Saved data entries:
------------------------------------------------------------------------
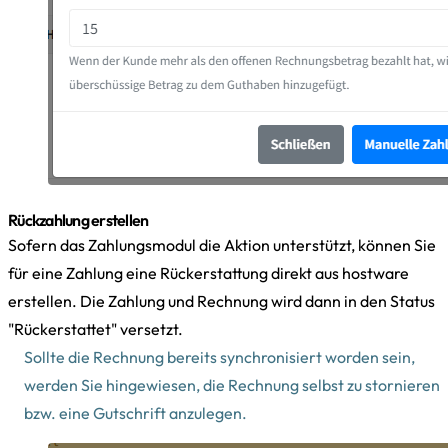
Rückzahlung erstellen
Sofern das Zahlungsmodul die Aktion unterstützt, können Sie
für eine Zahlung eine Rückerstattung direkt aus hostware
erstellen. Die Zahlung und Rechnung wird dann in den Status
"Rückerstattet" versetzt.
Sollte die Rechnung bereits synchronisiert worden sein,
werden Sie hingewiesen, die Rechnung selbst zu stornieren
bzw. eine Gutschrift anzulegen.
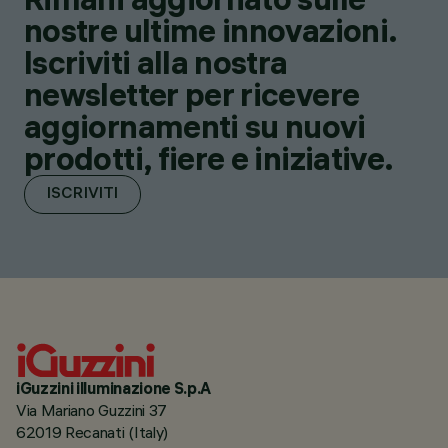
nostre ultime innovazioni.
Iscriviti alla nostra
newsletter per ricevere
aggiornamenti su nuovi
prodotti, fiere e iniziative.
ISCRIVITI
iGuzzini illuminazione S.p.A
Via Mariano Guzzini 37
62019 Recanati (Italy)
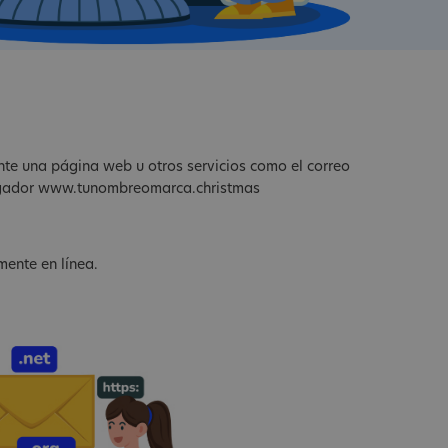
ante una página web u otros servicios como el correo
avegador www.tunombreomarca.christmas
mente en línea.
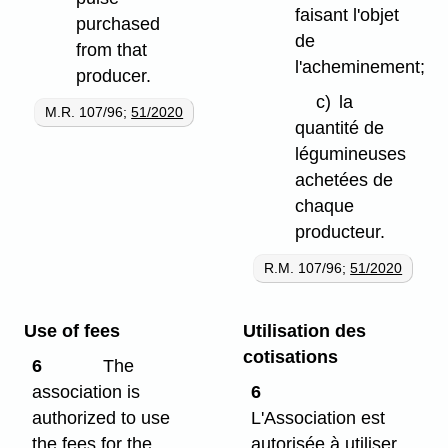
faisant l'objet
purchased
de
from that
l'acheminement;
producer.
c)
la
M.R. 107/96;
51/2020
quantité de
légumineuses
achetées de
chaque
producteur.
R.M. 107/96;
51/2020
Use of fees
Utilisation des
cotisations
6
The
association is
6
authorized to use
L'Association est
the fees for the
autorisée à utiliser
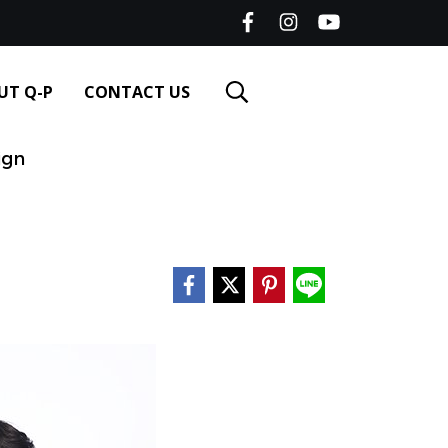
UT Q-P
CONTACT US
ign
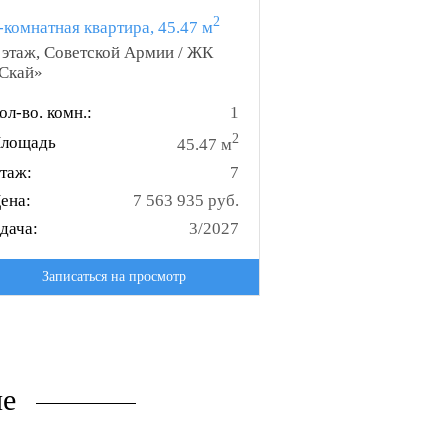
2
-комнатная квартира, 45.47 м
 этаж, Советской Армии / ЖК
Скай»
ол-во. комн.:
1
2
лощадь
45.47 м
таж:
7
ена:
7 563 935 руб.
дача:
3/2027
Записаться на просмотр
не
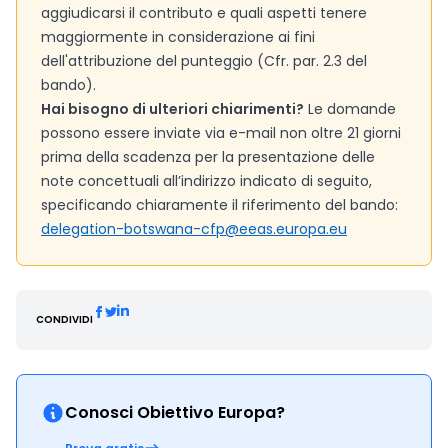
aggiudicarsi il contributo e quali aspetti tenere
maggiormente in considerazione ai fini
dell'attribuzione del punteggio (Cfr. par. 2.3 del
bando).
Hai bisogno di ulteriori chiarimenti?
Le domande
possono essere inviate via e-mail non oltre 21 giorni
prima della scadenza per la presentazione delle
note concettuali all’indirizzo indicato di seguito,
specificando chiaramente il riferimento del bando:
delegation-botswana-cfp@eeas.europa.eu
CONDIVIDI
Conosci Obiettivo Europa?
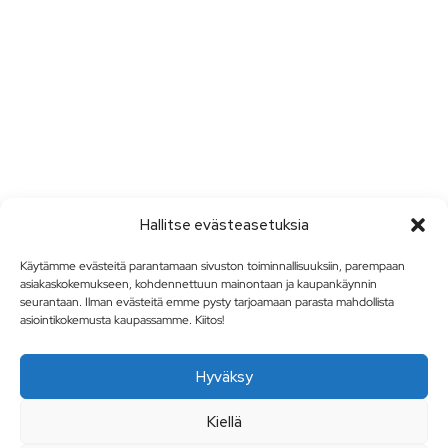
Hallitse evästeasetuksia
Käytämme evästeitä parantamaan sivuston toiminnallisuuksiin, parempaan
asiakaskokemukseen, kohdennettuun mainontaan ja kaupankäynnin
seurantaan. Ilman evästeitä emme pysty tarjoamaan parasta mahdollista
asiointikokemusta kaupassamme. Kiitos!
Hyväksy
Kiellä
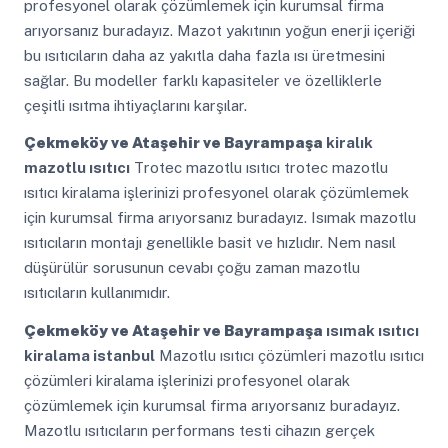
profesyonel olarak çözümlemek için kurumsal firma
arıyorsanız buradayız. Mazot yakıtının yoğun enerji içeriği
bu ısıtıcıların daha az yakıtla daha fazla ısı üretmesini
sağlar. Bu modeller farklı kapasiteler ve özelliklerle
çeşitli ısıtma ihtiyaçlarını karşılar.
Çekmeköy ve Ataşehir ve Bayrampaşa
kiralık
mazotlu ısıtıcı
Trotec mazotlu ısıtıcı trotec mazotlu
ısıtıcı kiralama işlerinizi profesyonel olarak çözümlemek
için kurumsal firma arıyorsanız buradayız. Isımak mazotlu
ısıtıcıların montajı genellikle basit ve hızlıdır. Nem nasıl
düşürülür sorusunun cevabı çoğu zaman mazotlu
ısıtıcıların kullanımıdır.
Çekmeköy ve Ataşehir ve Bayrampaşa
ısımak ısıtıcı
kiralama istanbul
Mazotlu ısıtıcı çözümleri mazotlu ısıtıcı
çözümleri kiralama işlerinizi profesyonel olarak
çözümlemek için kurumsal firma arıyorsanız buradayız.
Mazotlu ısıtıcıların performans testi cihazın gerçek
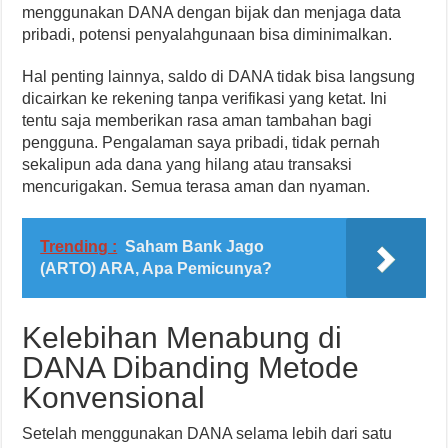
menggunakan DANA dengan bijak dan menjaga data
pribadi, potensi penyalahgunaan bisa diminimalkan.
Hal penting lainnya, saldo di DANA tidak bisa langsung
dicairkan ke rekening tanpa verifikasi yang ketat. Ini
tentu saja memberikan rasa aman tambahan bagi
pengguna. Pengalaman saya pribadi, tidak pernah
sekalipun ada dana yang hilang atau transaksi
mencurigakan. Semua terasa aman dan nyaman.
Trending :
Saham Bank Jago
(ARTO) ARA, Apa Pemicunya?
Kelebihan Menabung di
DANA Dibanding Metode
Konvensional
Setelah menggunakan DANA selama lebih dari satu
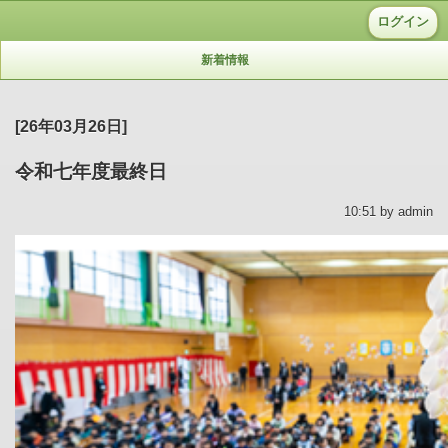
ログイン
新着情報
[26年03月26日]
令和七年度最終日
10:51 by admin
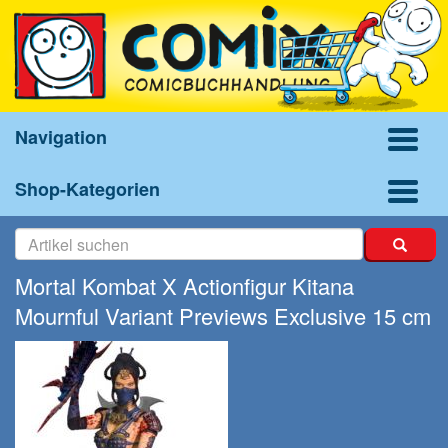
Navigation
Shop-Kategorien
Mortal Kombat X Actionfigur Kitana
Mournful Variant Previews Exclusive 15 cm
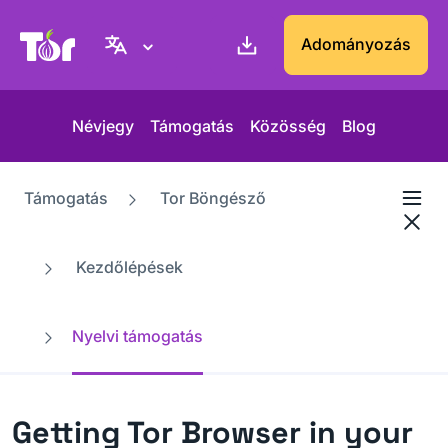
Tor Projekt weboldal
Adományozás
Névjegy
Támogatás
Közösség
Blog
Támogatás
Tor Böngésző
Kezdőlépések
Nyelvi támogatás
Getting Tor Browser in your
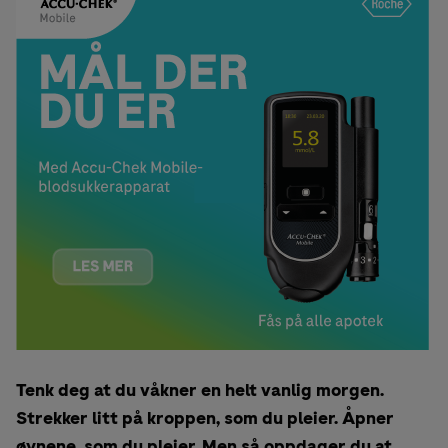
Tenk deg at du våkner en helt vanlig morgen.
Strekker litt på kroppen, som du pleier. Åpner
øynene, som du pleier. Men så oppdager du at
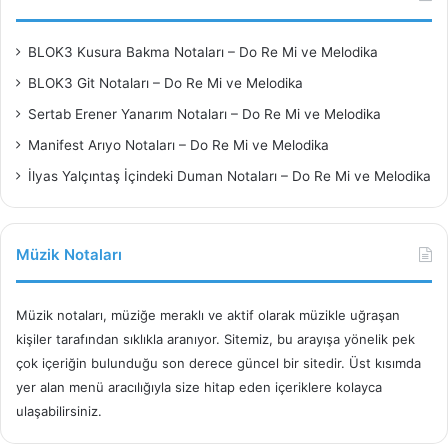
BLOK3 Kusura Bakma Notaları – Do Re Mi ve Melodika
BLOK3 Git Notaları – Do Re Mi ve Melodika
Sertab Erener Yanarım Notaları – Do Re Mi ve Melodika
Manifest Arıyo Notaları – Do Re Mi ve Melodika
İlyas Yalçıntaş İçindeki Duman Notaları – Do Re Mi ve Melodika
Müzik Notaları
Müzik notaları, müziğe meraklı ve aktif olarak müzikle uğraşan
kişiler tarafından sıklıkla aranıyor. Sitemiz, bu arayışa yönelik pek
çok içeriğin bulunduğu son derece güncel bir sitedir. Üst kısımda
yer alan menü aracılığıyla size hitap eden içeriklere kolayca
ulaşabilirsiniz.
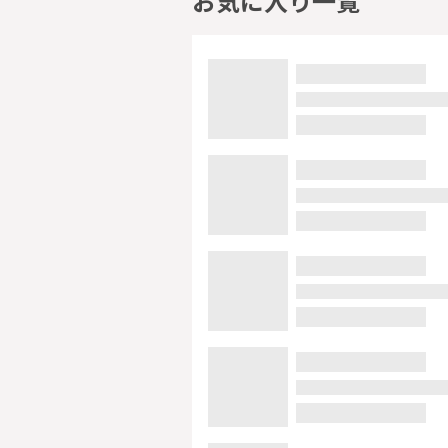
お気に入り一覧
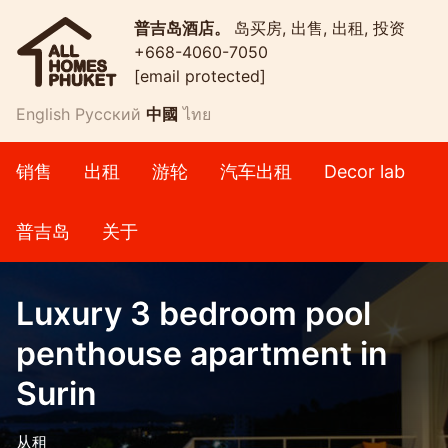
普吉岛酒店。
岛买房, 出售, 出租, 投资
+668-4060-7050
[email protected]
English
Русский
中國
ไทย
销售
出租
游轮
汽车出租
Decor lab
普吉岛
关于
Luxury 3 bedroom pool
penthouse apartment in
Surin
从租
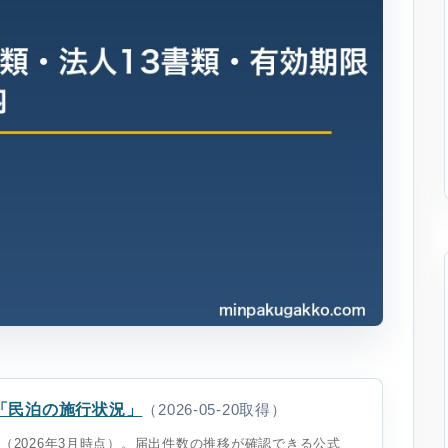
「民泊の施行状況」
（2026-05-20取得）
75件（2026年3月時点）。届出件数の推移が確認できる公式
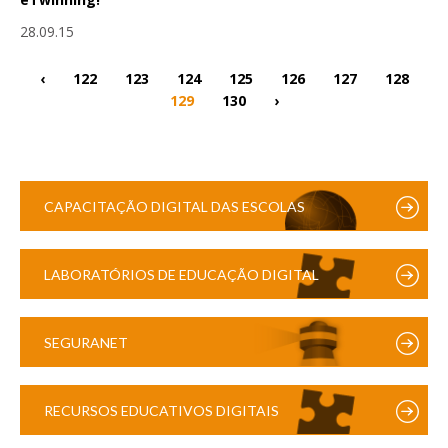
28.09.15
‹
122
123
124
125
126
127
128
129
130
›
CAPACITAÇÃO DIGITAL DAS ESCOLAS
LABORATÓRIOS DE EDUCAÇÃO DIGITAL
SEGURANET
RECURSOS EDUCATIVOS DIGITAIS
------------------------------------------------------------------------
Work order
Which lines hold the word "pribadi"? Return all of them from the records above.

Exercise output
pribadi, potensi penyalahgunaan bisa diminimalkan.
pengguna. Pengalaman saya pribadi, tidak pernah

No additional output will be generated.